On-Farm research in Nebraska has occurred the past three decades. Growers partner with Extension and sometimes other government agencies and ag industry to test questions on their own farms using their own equipment benefiting many with the information. We often don’t have funding to do these studies. Thus, I’m extra grateful for our cooperating growers to research products and production practices that may not happen otherwise!
Sometimes, it’s best to hear from the farmers themselves regarding why they conduct on-farm research. The following YouTube video highlights area farmers David and Doug Cast of Beaver Crossing and Ken Herz of Lawrence:
Three York County farmers were also featured in a CropWatch article sharing their on-farm research experiences. Ron Makovicka and Jerry Stahr have conducted on-farm research since the beginning while Jay Goertzen was a first year participant. “Anytime you can get information, it’s very valuable. You can always learn something,” Stahr said. Goerzten shared, “There’s good support provided to help set up a research plot, help you with the follow through, and collecting data in-season.” All shared there was value in trying studies on your own farm with Makovicka emphasizing, “Go for it!”

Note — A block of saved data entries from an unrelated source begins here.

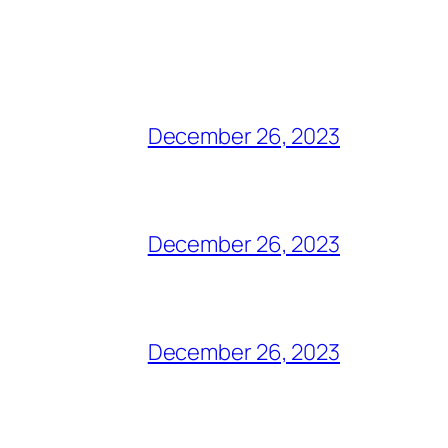
December 26, 2023
December 26, 2023
December 26, 2023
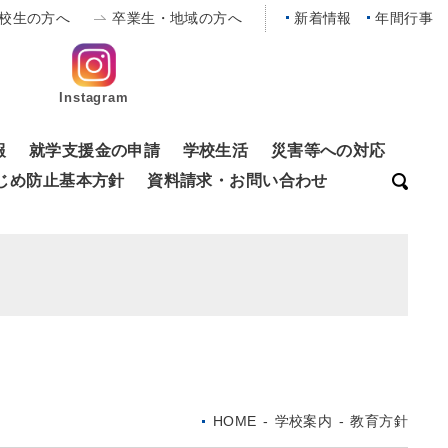
校生の方へ
卒業生・地域の方へ
新着情報
年間行事
Instagram
報
就学支援金の申請
学校生活
災害等への対応
じめ防止基本方針
資料請求・お問い合わせ
HOME
-
学校案内
-
教育方針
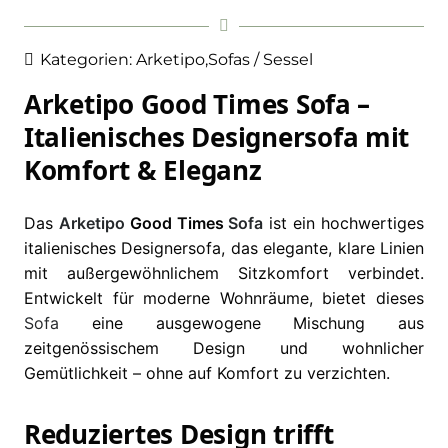
Kategorien:
Arketipo
,
Sofas / Sessel
Arketipo Good Times Sofa –
Italienisches Designersofa mit
Komfort & Eleganz
Das
Arketipo
Good Times
Sofa
ist ein hochwertiges
italienisches Designersofa, das elegante, klare Linien
mit außergewöhnlichem Sitzkomfort verbindet.
Entwickelt für moderne Wohnräume, bietet dieses
Sofa
eine ausgewogene Mischung aus
zeitgenössischem Design und wohnlicher
Gemütlichkeit – ohne auf Komfort zu verzichten.
Reduziertes Design trifft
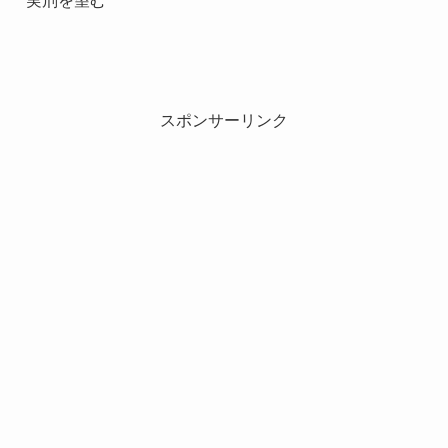
実刑を望む
スポンサーリンク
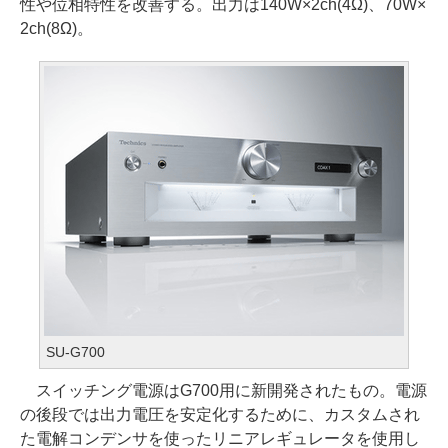
性や位相特性を改善する。出力は140W×2ch(4Ω)、70W×
2ch(8Ω)。
SU-G700
スイッチング電源はG700用に新開発されたもの。電源
の後段では出力電圧を安定化するために、カスタムされ
た電解コンデンサを使ったリニアレギュレータを使用し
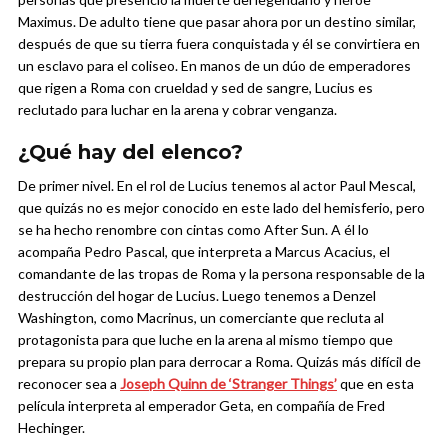
Maximus. De adulto tiene que pasar ahora por un destino similar,
después de que su tierra fuera conquistada y él se convirtiera en
un esclavo para el coliseo. En manos de un dúo de emperadores
que rigen a Roma con crueldad y sed de sangre, Lucius es
reclutado para luchar en la arena y cobrar venganza.
¿Qué hay del elenco?
De primer nivel. En el rol de Lucius tenemos al actor Paul Mescal,
que quizás no es mejor conocido en este lado del hemisferio, pero
se ha hecho renombre con cintas como After Sun. A él lo
acompaña Pedro Pascal, que interpreta a Marcus Acacius, el
comandante de las tropas de Roma y la persona responsable de la
destrucción del hogar de Lucius. Luego tenemos a Denzel
Washington, como Macrinus, un comerciante que recluta al
protagonista para que luche en la arena al mismo tiempo que
prepara su propio plan para derrocar a Roma. Quizás más difícil de
reconocer sea a
Joseph Quinn de ‘Stranger Things’
que en esta
película interpreta al emperador Geta, en compañía de Fred
Hechinger.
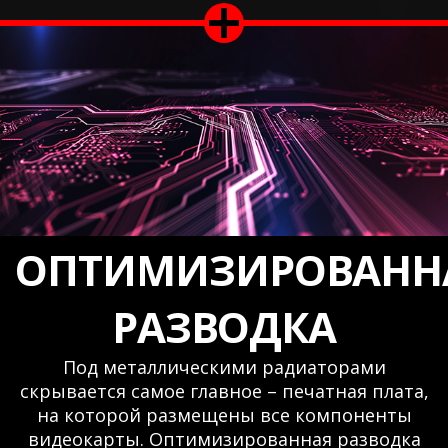
ОПТИМИЗИРОВАНН
РАЗВОДКА
Под металлическими радиаторами
скрывается самое главное – печатная плата,
на которой размещены все компоненты
видеокарты. Оптимизированная разводка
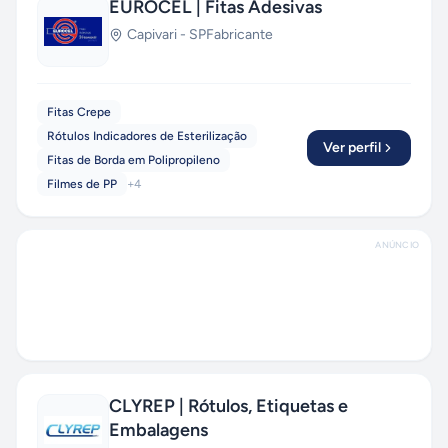
EUROCEL | Fitas Adesivas
Capivari
-
SP
Fabricante
Fitas Crepe
Rótulos Indicadores de Esterilização
Ver perfil
Fitas de Borda em Polipropileno
Filmes de PP
+
4
ANÚNCIO
CLYREP | Rótulos, Etiquetas e
Embalagens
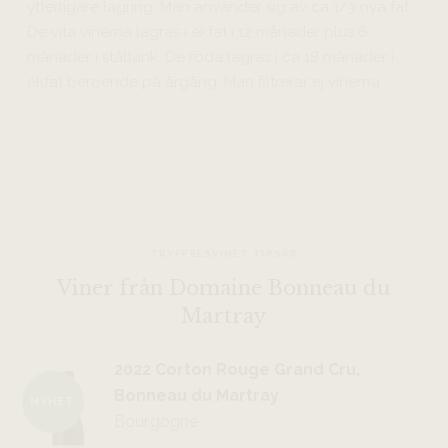
ytterligare lagring. Man använder sig av ca 1/3 nya fat.
De vita vinerna lagras i ekfat i 12 månader plus 6
månader i ståltank. De röda lagras i ca 18 månader i
ekfat beroende på årgång. Man filtrerar ej vinerna.
TRYFFELSVINET TIPSAR
Viner från Domaine Bonneau du
Martray
2022 Corton Rouge Grand Cru,
Bonneau du Martray
NYHET
Bourgogne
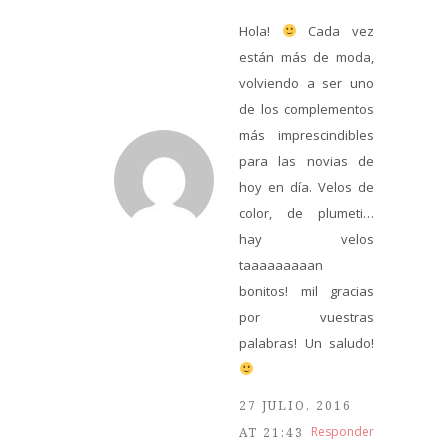
Hola!
Cada vez
están más de moda,
volviendo a ser uno
de los complementos
más imprescindibles
para las novias de
hoy en día. Velos de
color, de plumeti…
hay velos
taaaaaaaaan
bonitos! mil gracias
por vuestras
palabras! Un saludo!
27 JULIO, 2016
Responder
AT 21:43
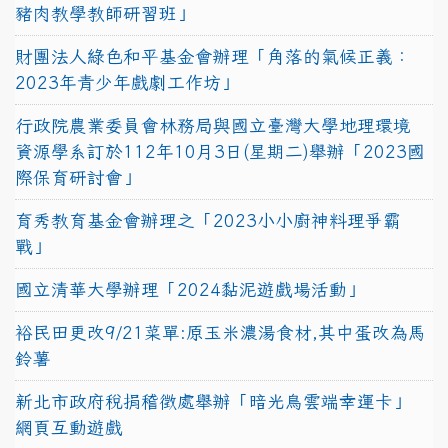
豬肉教學教師研習班」
財團法人綠色和平基金會辦理「角落的氣候正義：
2023年青少年戲劇工作坊」
行政院農業委員會林務局與國立臺灣大學地理環境
資源學系訂於112年10月3日(星期二)舉辦「2023國
際保育研討會」
育秀教育基金會辦理之「2023小小廚神料理爭霸
戰」
國立清華大學辦理「2024黏泥遊戲場活動」
裕民田更改9/21菜單:原玉米濃湯食材,其中蛋改為馬
鈴薯
新北市政府稅捐稽徵處舉辦「暗光鳥雲端幸運卡」
網頁互動遊戲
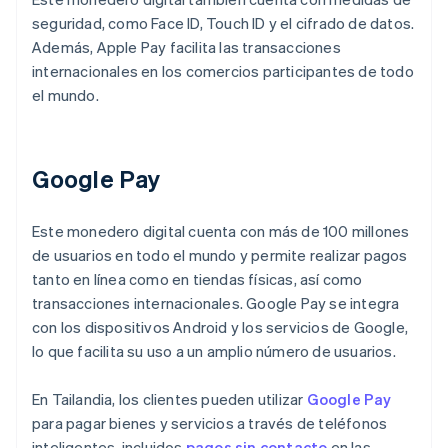
seguridad, como Face ID, Touch ID y el cifrado de datos.
Además, Apple Pay facilita las transacciones
internacionales en los comercios participantes de todo
el mundo.
Google Pay
Este monedero digital cuenta con más de 100 millones
de usuarios en todo el mundo y permite realizar pagos
tanto en línea como en tiendas físicas, así como
transacciones internacionales. Google Pay se integra
con los dispositivos Android y los servicios de Google,
lo que facilita su uso a un amplio número de usuarios.
En Tailandia, los clientes pueden utilizar
Google Pay
para pagar bienes y servicios a través de teléfonos
inteligentes, incluidos
pagos sin contacto
en las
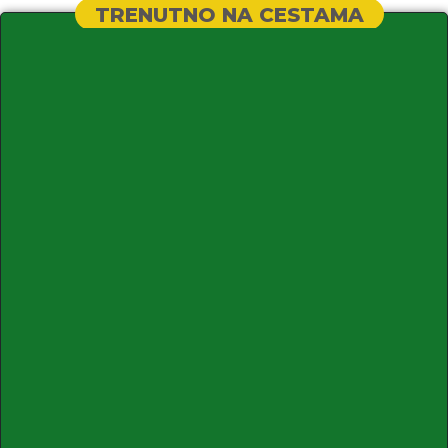
TRENUTNO NA CESTAMA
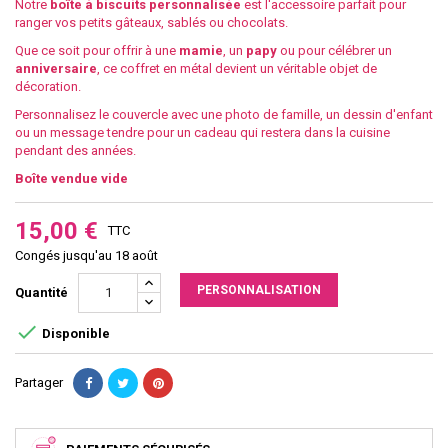
Notre
boîte à biscuits personnalisée
est l'accessoire parfait pour
ranger vos petits gâteaux, sablés ou chocolats.
Que ce soit pour offrir à une
mamie
, un
papy
ou pour célébrer un
anniversaire
, ce coffret en métal devient un véritable objet de
décoration.
Personnalisez le couvercle avec une photo de famille, un dessin d'enfant
ou un message tendre pour un cadeau qui restera dans la cuisine
pendant des années.
Boîte vendue vide
15,00 €
TTC
Congés jusqu'au 18 août
PERSONNALISATION
Quantité

Disponible
Partager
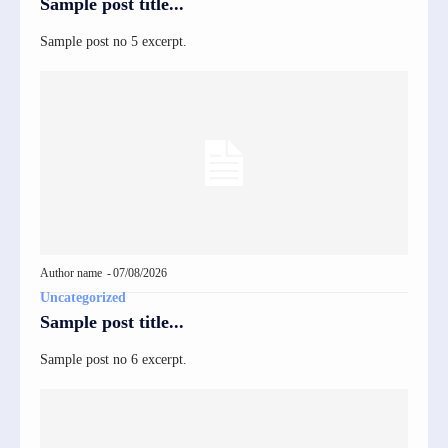
Sample post title...
Sample post no 5 excerpt.
Author name
-
07/08/2026
Uncategorized
Sample post title...
Sample post no 6 excerpt.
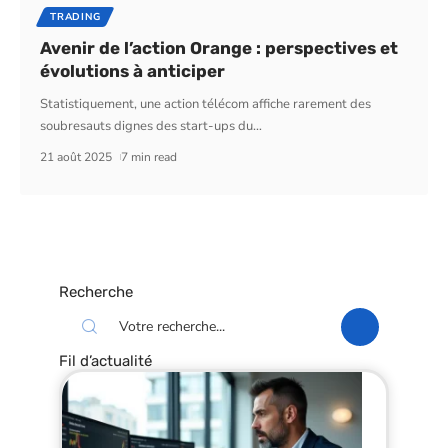
TRADING
Avenir de l’action Orange : perspectives et
évolutions à anticiper
Statistiquement, une action télécom affiche rarement des
soubresauts dignes des start-ups du
…
21 août 2025
7 min read
Recherche
Fil d’actualité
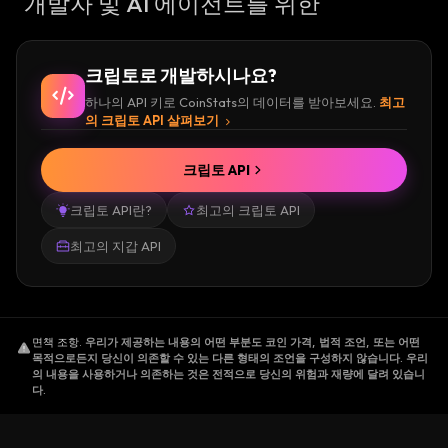
개발자 및 AI 에이전트를 위한
크립토로 개발하시나요?
하나의 API 키로 CoinStats의 데이터를 받아보세요.
최고
의 크립토 API 살펴보기
크립토 API
크립토 API란?
최고의 크립토 API
최고의 지갑 API
면책 조항
.
우리가 제공하는 내용의 어떤 부분도 코인 가격, 법적 조언, 또는 어떤
목적으로든지 당신이 의존할 수 있는 다른 형태의 조언을 구성하지 않습니다. 우리
의 내용을 사용하거나 의존하는 것은 전적으로 당신의 위험과 재량에 달려 있습니
다.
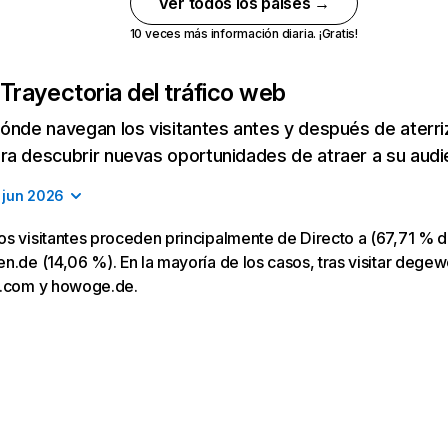
Ver todos los países →
10 veces más información diaria. ¡Gratis!
Trayectoria del tráfico web
ónde navegan los visitantes antes y después de aterriza
a descubrir nuevas oportunidades de atraer a su audi
jun 2026
s visitantes proceden principalmente de Directo a (67,71 % de
n.de (14,06 %). En la mayoría de los casos, tras visitar degew
e.com y howoge.de.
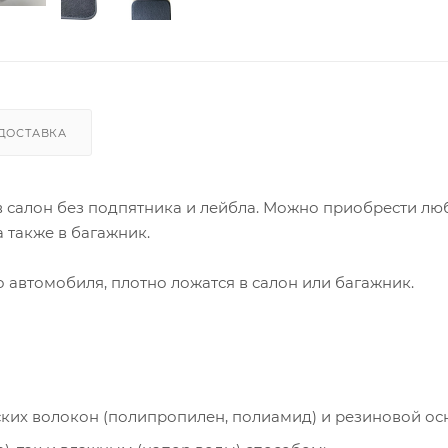
ДОСТАВКА
 в салон без подпятника и лейбла. Можно приобрести лю
 также в багажник.
автомобиля, плотно ложатся в салон или багажник.
ческих волокон (полипропилен, полиамид) и резиновой ос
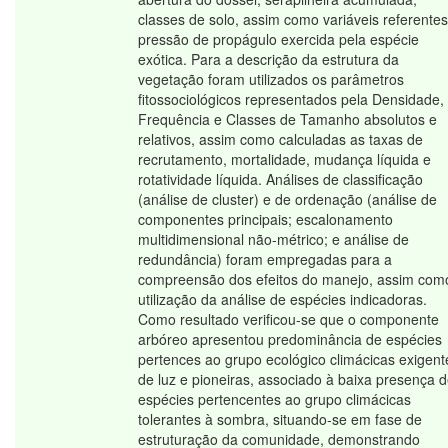
classes de solo, assim como variáveis referentes
pressão de propágulo exercida pela espécie
exótica. Para a descrição da estrutura da
vegetação foram utilizados os parâmetros
fitossociológicos representados pela Densidade,
Frequência e Classes de Tamanho absolutos e
relativos, assim como calculadas as taxas de
recrutamento, mortalidade, mudança líquida e
rotatividade líquida. Análises de classificação
(análise de cluster) e de ordenação (análise de
componentes principais; escalonamento
multidimensional não-métrico; e análise de
redundância) foram empregadas para a
compreensão dos efeitos do manejo, assim com
utilização da análise de espécies indicadoras.
Como resultado verificou-se que o componente
arbóreo apresentou predominância de espécies
pertences ao grupo ecológico climácicas exigent
de luz e pioneiras, associado à baixa presença 
espécies pertencentes ao grupo climácicas
tolerantes à sombra, situando-se em fase de
estruturação da comunidade, demonstrando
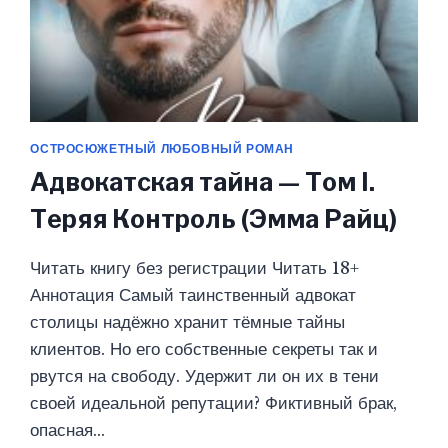
ОСТРОСЮЖЕТНЫЙ ЛЮБОВНЫЙ РОМАН
Адвокатская тайна — Том I.
Теряя Контроль (Эмма Райц)
Читать книгу без регистрации Читать 18+
Аннотация Самый таинственный адвокат
столицы надёжно хранит тёмные тайны
клиентов. Но его собственные секреты так и
рвутся на свободу. Удержит ли он их в тени
своей идеальной репутации? Фиктивный брак,
опасная…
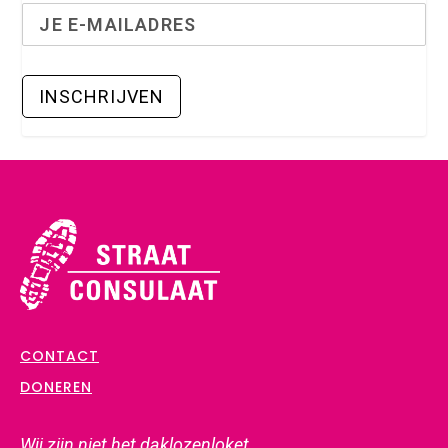
CONTACT
DONEREN
Wij zijn
niet
het daklozenloket,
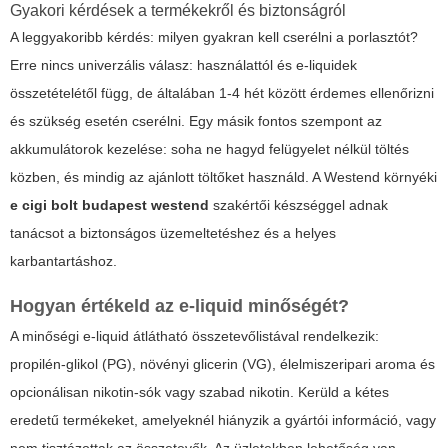
Gyakori kérdések a termékekről és biztonságról
A leggyakoribb kérdés: milyen gyakran kell cserélni a porlasztót?
Erre nincs univerzális válasz: használattól és e-liquidek
összetételétől függ, de általában 1-4 hét között érdemes ellenőrizni
és szükség esetén cserélni. Egy másik fontos szempont az
akkumulátorok kezelése: soha ne hagyd felügyelet nélkül töltés
közben, és mindig az ajánlott töltőket használd. A Westend környéki
e cigi bolt budapest westend
szakértői készséggel adnak
tanácsot a biztonságos üzemeltetéshez és a helyes
karbantartáshoz.
Hogyan értékeld az e-liquid minőségét?
A minőségi e-liquid átlátható összetevőlistával rendelkezik:
propilén-glikol (PG), növényi glicerin (VG), élelmiszeripari aroma és
opcionálisan nikotin-sók vagy szabad nikotin. Kerüld a kétes
eredetű termékeket, amelyeknél hiányzik a gyártói információ, vagy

This year, Makovicka and Stahr worked with me to compare areas with and without the nitrification inhibitor (N-Serve®) with their spring anhydrous ammonia applications. Nitrification inhibitors may reduce the rate at which ammonium is converted to nitrate thus helping reduce N losses through denitrification and leaching. Stahr applied 160 lbs N as anhydrous on April 8, 2019 in no-till, silt-loam soil. Makovicka applied 180 lbs N as anhydrous on April 10, 2019 in ridge-till, silt-loam soil. These locations were around 4 miles apart and the previous crop in both was soybean. At both study locations, no yield difference occurred between the check and inhibitor treatments. Soil samples were taken 2” off the anhydrous band down to three feet for both ammonium and nitrate concentrations at V7 growth stage. The results showed the nitrification inhibitor was working to slow the conversion of ammonium to nitrate in Makovicka’s field but not Stahr’s. We don’t have a good explanation for this. However, the results are consistent with other University studies conducted in silt loam soils.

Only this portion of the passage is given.